How to complete this task
Every line from the one with "Accueil (81, 187)" through the end of the entries below should be written out exactly; the pictures should not.

• • • • • • •

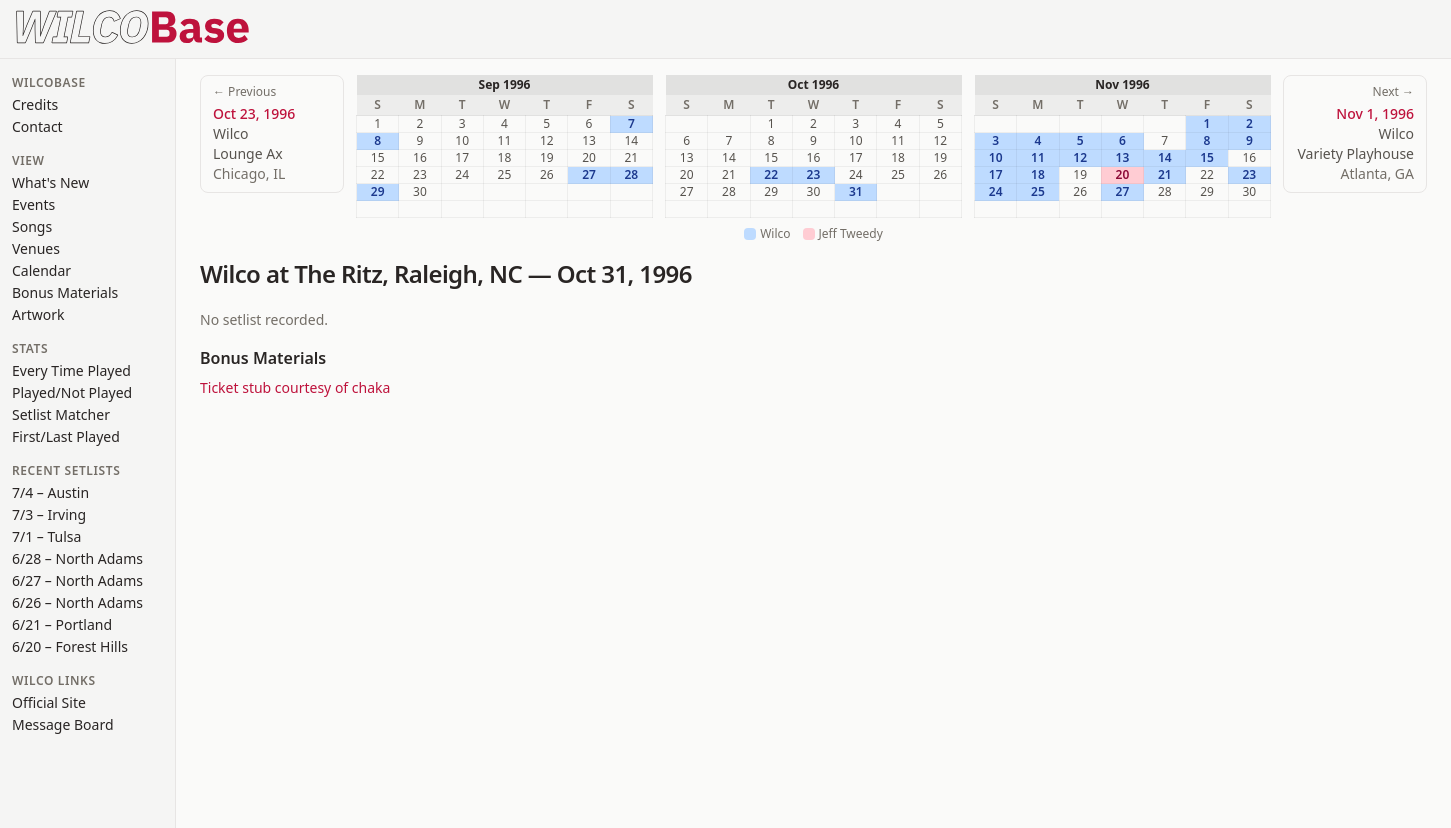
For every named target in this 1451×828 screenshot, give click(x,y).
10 (996, 158)
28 (631, 175)
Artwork (38, 314)
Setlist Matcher (61, 414)
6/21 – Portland (62, 624)
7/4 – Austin (50, 492)
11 (1038, 158)
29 (378, 192)
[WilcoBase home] (133, 25)
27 (589, 175)
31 (856, 192)
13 (1123, 158)
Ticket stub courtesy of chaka (295, 387)
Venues (36, 248)
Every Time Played (71, 370)
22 (771, 175)
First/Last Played (66, 436)
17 (996, 175)
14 (1165, 158)
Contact (37, 126)
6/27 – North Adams (77, 580)
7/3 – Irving (49, 514)
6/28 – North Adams (77, 558)
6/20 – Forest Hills (70, 646)
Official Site (49, 702)
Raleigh (435, 273)
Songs (32, 226)
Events (33, 204)
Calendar (41, 270)
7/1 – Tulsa (46, 536)
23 (814, 175)
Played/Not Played (72, 392)
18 (1038, 175)
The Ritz (338, 273)
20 (1123, 175)
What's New (50, 182)
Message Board (63, 724)
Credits (35, 104)
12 (1080, 158)
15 (1207, 158)
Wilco (230, 273)
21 (1165, 175)
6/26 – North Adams (77, 602)
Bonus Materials (65, 292)
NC (505, 273)
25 (1038, 192)
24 (996, 192)
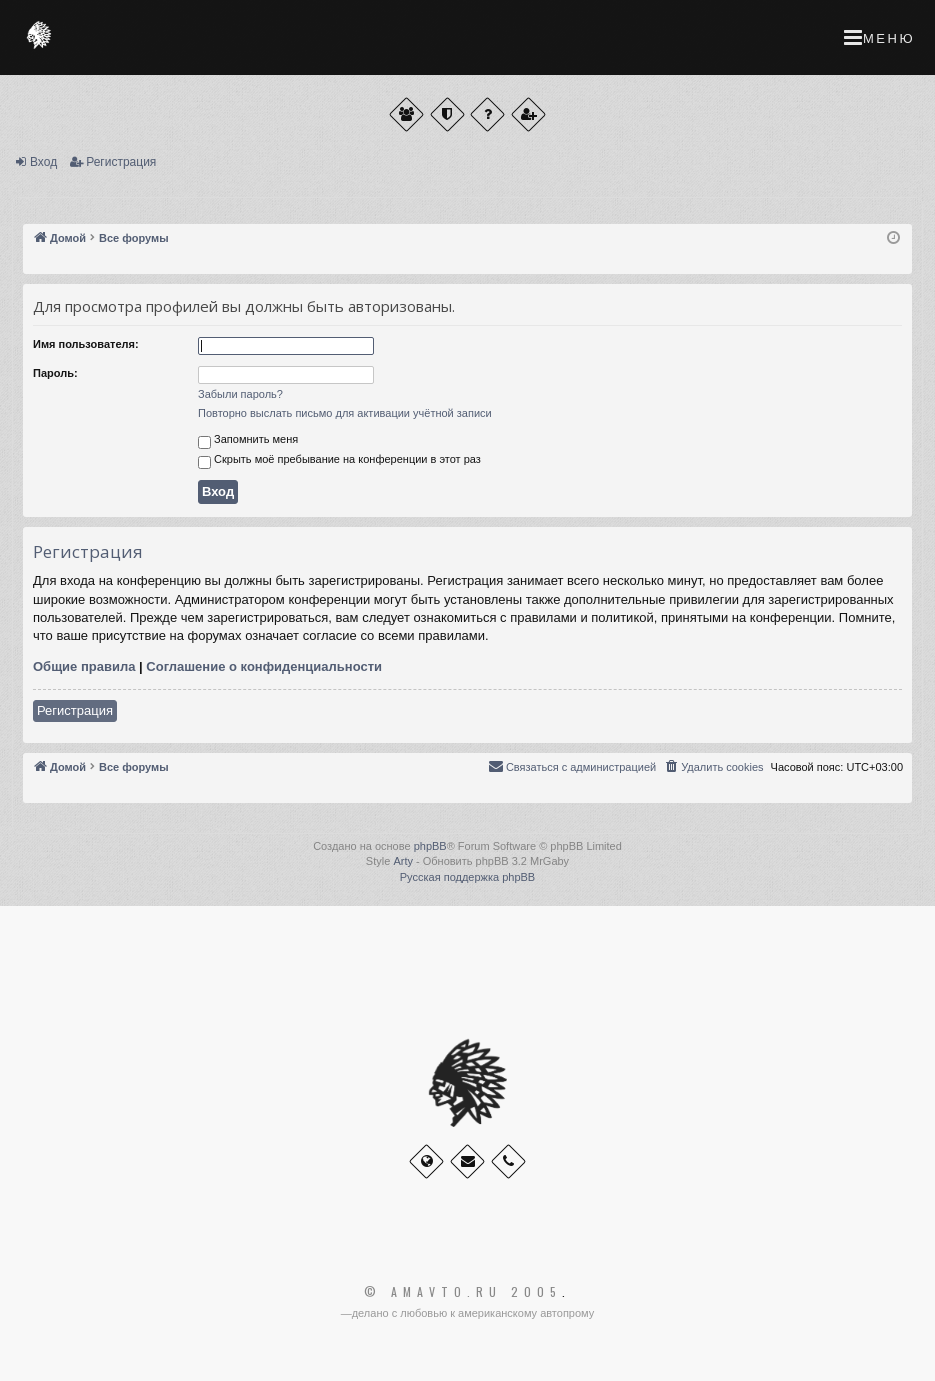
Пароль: (55, 373)
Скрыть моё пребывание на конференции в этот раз (339, 461)
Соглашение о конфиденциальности (264, 666)
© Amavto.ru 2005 (463, 1292)
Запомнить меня (248, 441)
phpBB (430, 846)
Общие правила (84, 666)
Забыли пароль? (240, 394)
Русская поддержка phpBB (467, 877)
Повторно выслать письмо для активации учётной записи (345, 413)
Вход (43, 162)
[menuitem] (713, 767)
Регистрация (121, 162)
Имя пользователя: (86, 344)
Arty (403, 861)
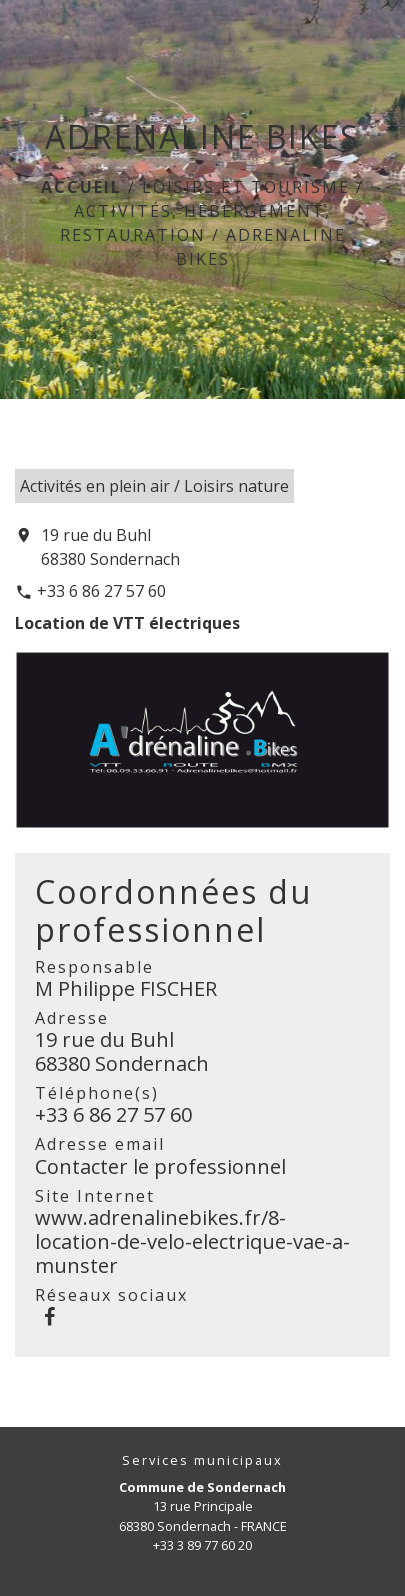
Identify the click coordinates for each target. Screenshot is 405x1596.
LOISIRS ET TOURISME (246, 187)
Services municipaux (202, 1460)
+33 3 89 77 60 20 (202, 1545)
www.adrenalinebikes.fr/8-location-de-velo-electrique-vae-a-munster (192, 1241)
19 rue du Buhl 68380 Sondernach (110, 547)
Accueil (81, 187)
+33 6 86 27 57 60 (101, 591)
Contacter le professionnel (160, 1166)
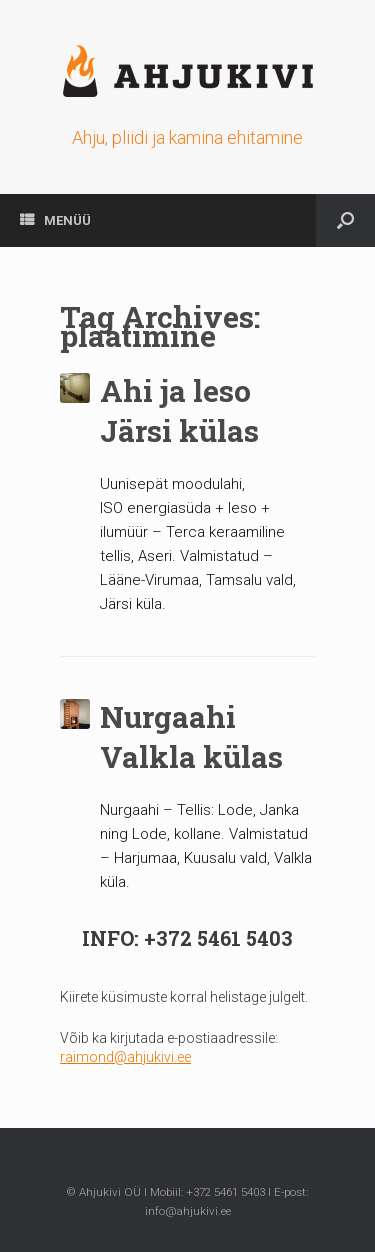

• • • • • • •

Solution to the exercise
Accueil (81, 187)
+33 6 86 27 57 60 (101, 591)
Contacter le professionnel (160, 1166)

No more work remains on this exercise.